**Problem requirements:** The finished copy should hold every entry exactly as given, and no pictures.

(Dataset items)
= Beginning of Section =

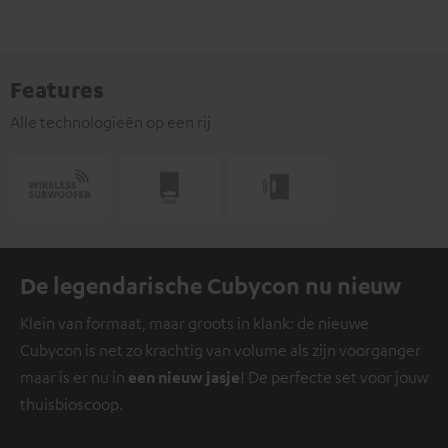
Features
Alle technologieën op een rij
De legendarische Cubycon nu nieuw
Klein van formaat, maar groots in klank: de nieuwe
Cubycon is net zo krachtig van volume als zijn voorganger
maar is er nu in
een nieuw jasje
! De perfecte set voor jouw
thuisbioscoop.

= End of Section =

**Solution to this problem:**
Features
Alle technologieën op een rij
De legendarische Cubycon nu nieuw
Klein van formaat, maar groots in klank: de nieuwe
Cubycon is net zo krachtig van volume als zijn voorganger
maar is er nu in
een nieuw jasje
! De perfecte set voor jouw
thuisbioscoop.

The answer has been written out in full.